Start of Block

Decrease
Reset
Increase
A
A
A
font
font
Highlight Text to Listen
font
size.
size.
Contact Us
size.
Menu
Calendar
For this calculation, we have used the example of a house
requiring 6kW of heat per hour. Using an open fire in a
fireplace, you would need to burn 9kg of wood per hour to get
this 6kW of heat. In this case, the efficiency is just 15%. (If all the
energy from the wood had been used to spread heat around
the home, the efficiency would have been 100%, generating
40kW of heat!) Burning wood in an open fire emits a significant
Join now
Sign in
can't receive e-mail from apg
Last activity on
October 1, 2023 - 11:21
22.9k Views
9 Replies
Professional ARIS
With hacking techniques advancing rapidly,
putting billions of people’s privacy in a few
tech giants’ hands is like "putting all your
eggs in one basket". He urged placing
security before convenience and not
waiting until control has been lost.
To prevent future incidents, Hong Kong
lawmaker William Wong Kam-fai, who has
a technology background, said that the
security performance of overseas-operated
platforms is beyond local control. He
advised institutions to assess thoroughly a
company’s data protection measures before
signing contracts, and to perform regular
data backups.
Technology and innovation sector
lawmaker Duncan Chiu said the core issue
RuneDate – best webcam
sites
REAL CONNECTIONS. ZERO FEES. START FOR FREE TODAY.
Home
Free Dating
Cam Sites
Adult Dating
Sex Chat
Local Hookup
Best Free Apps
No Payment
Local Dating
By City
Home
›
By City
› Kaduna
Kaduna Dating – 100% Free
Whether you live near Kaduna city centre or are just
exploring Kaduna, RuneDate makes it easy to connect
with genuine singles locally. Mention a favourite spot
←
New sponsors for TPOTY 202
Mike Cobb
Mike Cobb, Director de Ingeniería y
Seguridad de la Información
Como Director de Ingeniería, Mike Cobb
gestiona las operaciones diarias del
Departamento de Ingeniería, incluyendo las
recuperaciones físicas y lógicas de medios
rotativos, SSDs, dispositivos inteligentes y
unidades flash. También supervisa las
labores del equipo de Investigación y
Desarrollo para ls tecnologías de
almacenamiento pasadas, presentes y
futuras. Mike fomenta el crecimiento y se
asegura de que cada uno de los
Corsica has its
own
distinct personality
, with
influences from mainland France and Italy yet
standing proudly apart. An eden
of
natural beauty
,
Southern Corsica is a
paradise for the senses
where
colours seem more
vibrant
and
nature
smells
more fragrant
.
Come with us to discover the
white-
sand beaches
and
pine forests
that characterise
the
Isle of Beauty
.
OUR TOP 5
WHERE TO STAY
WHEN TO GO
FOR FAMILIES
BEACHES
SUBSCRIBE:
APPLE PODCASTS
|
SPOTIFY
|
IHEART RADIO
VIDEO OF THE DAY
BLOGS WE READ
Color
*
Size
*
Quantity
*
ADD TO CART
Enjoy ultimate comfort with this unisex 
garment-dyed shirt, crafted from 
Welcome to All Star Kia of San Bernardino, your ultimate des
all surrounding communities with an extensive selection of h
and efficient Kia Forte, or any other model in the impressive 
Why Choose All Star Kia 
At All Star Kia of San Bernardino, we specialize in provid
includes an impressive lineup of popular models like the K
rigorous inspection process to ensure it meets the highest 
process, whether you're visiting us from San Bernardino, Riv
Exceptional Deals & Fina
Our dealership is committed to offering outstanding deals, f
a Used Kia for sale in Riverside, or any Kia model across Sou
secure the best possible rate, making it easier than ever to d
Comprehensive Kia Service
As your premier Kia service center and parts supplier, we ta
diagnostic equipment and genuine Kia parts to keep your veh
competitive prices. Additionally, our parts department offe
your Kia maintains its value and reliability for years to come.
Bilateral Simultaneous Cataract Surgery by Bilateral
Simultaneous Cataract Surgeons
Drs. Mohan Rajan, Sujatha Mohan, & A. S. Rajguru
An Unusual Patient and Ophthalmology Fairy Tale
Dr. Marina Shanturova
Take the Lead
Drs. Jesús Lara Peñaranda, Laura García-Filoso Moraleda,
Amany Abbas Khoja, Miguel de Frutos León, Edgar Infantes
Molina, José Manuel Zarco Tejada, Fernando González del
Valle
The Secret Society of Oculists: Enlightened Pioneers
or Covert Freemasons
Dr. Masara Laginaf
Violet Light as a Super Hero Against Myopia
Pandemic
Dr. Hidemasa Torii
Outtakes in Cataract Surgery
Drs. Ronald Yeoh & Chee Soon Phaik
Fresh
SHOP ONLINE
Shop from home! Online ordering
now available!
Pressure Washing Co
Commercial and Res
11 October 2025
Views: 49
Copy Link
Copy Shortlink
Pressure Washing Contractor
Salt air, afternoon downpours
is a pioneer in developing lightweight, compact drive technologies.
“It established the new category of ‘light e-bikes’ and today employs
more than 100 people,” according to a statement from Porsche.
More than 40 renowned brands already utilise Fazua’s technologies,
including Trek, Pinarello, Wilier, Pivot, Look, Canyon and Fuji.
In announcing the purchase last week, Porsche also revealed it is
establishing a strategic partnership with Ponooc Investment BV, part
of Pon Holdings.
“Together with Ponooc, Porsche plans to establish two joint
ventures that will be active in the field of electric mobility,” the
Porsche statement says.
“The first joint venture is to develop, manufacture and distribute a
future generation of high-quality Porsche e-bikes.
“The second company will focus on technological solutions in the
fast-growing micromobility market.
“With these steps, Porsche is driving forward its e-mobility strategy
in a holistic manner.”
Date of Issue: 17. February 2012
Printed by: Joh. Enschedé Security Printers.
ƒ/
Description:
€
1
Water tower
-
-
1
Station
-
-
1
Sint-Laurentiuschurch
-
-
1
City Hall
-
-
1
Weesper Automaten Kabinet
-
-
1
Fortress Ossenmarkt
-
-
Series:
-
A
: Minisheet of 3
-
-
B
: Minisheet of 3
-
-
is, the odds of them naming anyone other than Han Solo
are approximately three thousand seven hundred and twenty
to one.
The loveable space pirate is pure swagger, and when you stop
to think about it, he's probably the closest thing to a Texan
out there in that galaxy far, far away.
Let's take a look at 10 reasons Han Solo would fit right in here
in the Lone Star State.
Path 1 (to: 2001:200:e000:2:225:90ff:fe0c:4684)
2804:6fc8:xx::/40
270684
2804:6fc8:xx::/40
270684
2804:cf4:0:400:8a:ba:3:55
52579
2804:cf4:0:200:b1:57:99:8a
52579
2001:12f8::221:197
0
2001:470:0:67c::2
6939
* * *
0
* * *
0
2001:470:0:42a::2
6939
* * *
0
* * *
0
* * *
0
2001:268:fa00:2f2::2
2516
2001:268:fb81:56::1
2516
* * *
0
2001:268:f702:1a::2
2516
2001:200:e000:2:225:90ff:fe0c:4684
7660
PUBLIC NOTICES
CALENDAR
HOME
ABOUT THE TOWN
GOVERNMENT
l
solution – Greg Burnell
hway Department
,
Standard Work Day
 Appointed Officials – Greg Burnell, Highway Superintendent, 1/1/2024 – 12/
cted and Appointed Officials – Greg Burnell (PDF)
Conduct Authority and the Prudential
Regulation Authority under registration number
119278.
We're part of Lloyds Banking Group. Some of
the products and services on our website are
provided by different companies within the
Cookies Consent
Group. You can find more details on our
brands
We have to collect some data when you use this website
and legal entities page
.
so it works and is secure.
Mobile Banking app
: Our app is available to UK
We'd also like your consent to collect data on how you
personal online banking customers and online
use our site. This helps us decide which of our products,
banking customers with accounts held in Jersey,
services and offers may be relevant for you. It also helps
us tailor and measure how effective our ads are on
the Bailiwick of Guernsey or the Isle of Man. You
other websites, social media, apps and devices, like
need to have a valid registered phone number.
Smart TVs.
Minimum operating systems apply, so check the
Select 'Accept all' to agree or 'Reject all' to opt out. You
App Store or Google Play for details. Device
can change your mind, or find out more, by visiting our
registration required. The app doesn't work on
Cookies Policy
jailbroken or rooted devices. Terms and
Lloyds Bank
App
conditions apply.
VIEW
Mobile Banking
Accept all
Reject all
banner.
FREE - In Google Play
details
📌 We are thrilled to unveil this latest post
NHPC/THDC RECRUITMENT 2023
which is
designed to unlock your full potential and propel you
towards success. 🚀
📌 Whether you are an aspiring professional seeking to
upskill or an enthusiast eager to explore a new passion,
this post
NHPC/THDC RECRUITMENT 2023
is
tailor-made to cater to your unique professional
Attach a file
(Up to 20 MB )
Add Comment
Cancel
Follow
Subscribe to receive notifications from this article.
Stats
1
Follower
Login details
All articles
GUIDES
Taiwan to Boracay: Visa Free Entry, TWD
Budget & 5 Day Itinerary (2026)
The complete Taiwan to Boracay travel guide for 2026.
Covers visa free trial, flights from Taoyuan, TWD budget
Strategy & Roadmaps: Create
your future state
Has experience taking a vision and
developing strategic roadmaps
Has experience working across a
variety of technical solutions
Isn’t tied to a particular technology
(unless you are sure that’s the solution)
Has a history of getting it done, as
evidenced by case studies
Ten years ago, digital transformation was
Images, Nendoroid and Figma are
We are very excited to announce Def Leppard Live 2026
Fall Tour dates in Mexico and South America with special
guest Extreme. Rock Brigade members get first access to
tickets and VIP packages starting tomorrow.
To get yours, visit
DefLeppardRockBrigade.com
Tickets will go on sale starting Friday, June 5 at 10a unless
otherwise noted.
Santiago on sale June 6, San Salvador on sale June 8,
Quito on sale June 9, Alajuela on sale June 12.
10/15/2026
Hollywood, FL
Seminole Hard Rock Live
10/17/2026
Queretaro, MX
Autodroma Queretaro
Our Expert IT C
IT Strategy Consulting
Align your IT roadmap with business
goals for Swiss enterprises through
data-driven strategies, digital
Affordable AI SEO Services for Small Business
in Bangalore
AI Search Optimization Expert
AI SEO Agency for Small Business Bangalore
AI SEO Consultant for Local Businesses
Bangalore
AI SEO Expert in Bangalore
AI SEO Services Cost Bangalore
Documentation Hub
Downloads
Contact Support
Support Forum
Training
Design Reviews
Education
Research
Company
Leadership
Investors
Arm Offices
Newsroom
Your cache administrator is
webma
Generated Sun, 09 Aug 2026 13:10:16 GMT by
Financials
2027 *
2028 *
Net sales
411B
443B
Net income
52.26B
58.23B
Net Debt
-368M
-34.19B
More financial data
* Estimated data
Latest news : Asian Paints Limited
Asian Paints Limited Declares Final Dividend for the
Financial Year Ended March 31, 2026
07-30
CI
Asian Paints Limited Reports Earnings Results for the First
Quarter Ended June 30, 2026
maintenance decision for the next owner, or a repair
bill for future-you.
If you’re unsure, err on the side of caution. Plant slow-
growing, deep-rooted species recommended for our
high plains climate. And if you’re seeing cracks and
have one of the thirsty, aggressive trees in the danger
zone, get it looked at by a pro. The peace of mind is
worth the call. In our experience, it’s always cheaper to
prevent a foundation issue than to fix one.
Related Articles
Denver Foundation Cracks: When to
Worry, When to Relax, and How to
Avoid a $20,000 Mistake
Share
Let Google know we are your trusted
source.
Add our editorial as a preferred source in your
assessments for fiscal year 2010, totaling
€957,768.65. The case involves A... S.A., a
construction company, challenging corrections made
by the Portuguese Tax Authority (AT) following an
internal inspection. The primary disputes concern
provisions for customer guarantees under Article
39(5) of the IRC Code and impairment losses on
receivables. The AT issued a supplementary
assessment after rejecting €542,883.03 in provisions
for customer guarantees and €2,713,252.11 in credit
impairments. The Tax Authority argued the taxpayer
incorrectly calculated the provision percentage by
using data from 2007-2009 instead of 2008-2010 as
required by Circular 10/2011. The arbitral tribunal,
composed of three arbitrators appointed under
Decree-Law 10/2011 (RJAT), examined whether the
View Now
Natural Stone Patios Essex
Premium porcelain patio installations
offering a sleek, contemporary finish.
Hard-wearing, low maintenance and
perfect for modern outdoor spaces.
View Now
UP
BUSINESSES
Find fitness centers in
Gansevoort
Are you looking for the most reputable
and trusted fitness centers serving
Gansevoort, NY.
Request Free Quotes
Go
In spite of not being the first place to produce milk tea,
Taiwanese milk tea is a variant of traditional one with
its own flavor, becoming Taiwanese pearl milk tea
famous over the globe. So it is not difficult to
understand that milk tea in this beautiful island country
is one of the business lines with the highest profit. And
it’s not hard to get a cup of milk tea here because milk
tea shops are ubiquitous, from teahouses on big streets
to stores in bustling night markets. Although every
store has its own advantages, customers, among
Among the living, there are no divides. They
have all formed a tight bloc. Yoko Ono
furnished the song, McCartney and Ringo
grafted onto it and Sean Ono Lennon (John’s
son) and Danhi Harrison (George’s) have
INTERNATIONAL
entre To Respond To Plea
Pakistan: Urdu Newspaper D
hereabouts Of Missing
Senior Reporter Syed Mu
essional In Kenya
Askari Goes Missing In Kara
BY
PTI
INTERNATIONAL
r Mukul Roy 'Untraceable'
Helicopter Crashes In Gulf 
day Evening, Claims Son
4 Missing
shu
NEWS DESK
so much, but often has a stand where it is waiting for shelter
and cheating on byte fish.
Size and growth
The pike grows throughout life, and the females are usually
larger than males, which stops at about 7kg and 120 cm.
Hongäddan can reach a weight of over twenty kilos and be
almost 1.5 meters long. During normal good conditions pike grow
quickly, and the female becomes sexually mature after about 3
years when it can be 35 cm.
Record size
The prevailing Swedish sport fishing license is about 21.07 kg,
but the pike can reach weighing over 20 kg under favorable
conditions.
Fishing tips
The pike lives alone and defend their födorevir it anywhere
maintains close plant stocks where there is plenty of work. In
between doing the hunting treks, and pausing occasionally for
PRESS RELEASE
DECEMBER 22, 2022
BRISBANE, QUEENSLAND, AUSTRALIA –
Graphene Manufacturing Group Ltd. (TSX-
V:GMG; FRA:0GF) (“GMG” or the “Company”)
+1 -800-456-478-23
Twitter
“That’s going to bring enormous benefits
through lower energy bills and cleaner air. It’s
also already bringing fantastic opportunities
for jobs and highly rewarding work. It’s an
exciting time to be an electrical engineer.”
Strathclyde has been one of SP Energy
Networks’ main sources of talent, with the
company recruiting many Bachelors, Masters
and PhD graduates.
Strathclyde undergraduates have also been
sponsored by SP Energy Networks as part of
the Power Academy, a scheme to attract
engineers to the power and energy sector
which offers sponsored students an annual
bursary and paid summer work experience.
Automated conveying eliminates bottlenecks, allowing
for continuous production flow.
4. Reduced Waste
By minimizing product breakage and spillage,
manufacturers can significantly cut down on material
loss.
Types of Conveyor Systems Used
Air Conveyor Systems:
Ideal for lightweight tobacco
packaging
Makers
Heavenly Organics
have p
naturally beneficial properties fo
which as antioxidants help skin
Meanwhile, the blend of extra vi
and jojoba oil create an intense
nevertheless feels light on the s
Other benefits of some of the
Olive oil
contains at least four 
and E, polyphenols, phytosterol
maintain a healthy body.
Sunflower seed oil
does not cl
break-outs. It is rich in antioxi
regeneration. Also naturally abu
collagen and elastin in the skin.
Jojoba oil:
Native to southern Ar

End of Block

Exercise description:
Your answer should be the lines above, from the line containing "Worry, When to Relax, and How to" up to and including the line containing "it’s not hard", reproduced exactly and with nothing else.

Solution for this exercise:
Worry, When to Relax, and How to
Avoid a $20,000 Mistake
Share
Let Google know we are your trusted
source.
Add our editorial as a preferred source in your
assessments for fiscal year 2010, totaling
€957,768.65. The case involves A... S.A., a
construction company, challenging corrections made
by the Portuguese Tax Authority (AT) following an
internal inspection. The primary disputes concern
provisions for customer guarantees under Article
39(5) of the IRC Code and impairment losses on
receivables. The AT issued a supplementary
assessment after rejecting €542,883.03 in provisions
for customer guarantees and €2,713,252.11 in credit
impairments. The Tax Authority argued the taxpayer
incorrectly calculated the provision percentage by
using data from 2007-2009 instead of 2008-2010 as
required by Circular 10/2011. The arbitral tribunal,
composed of three arbitrators appointed under
Decree-Law 10/2011 (RJAT), examined whether the
View Now
Natural Stone Patios Essex
Premium porcelain patio installations
offering a sleek, contemporary finish.
Hard-wearing, low maintenance and
perfect for modern outdoor spaces.
View Now
UP
BUSINESSES
Find fitness centers in
Gansevoort
Are you looking for the most reputable
and trusted fitness centers serving
Gansevoort, NY.
Request Free Quotes
Go
In spite of not being the first place to produce milk tea,
Taiwanese milk tea is a variant of traditional one with
its own flavor, becoming Taiwanese pearl milk tea
famous over the globe. So it is not difficult to
understand that milk tea in this beautiful island country
is one of the business lines with the highest profit. And
it’s not hard to get a cup of milk tea here because milk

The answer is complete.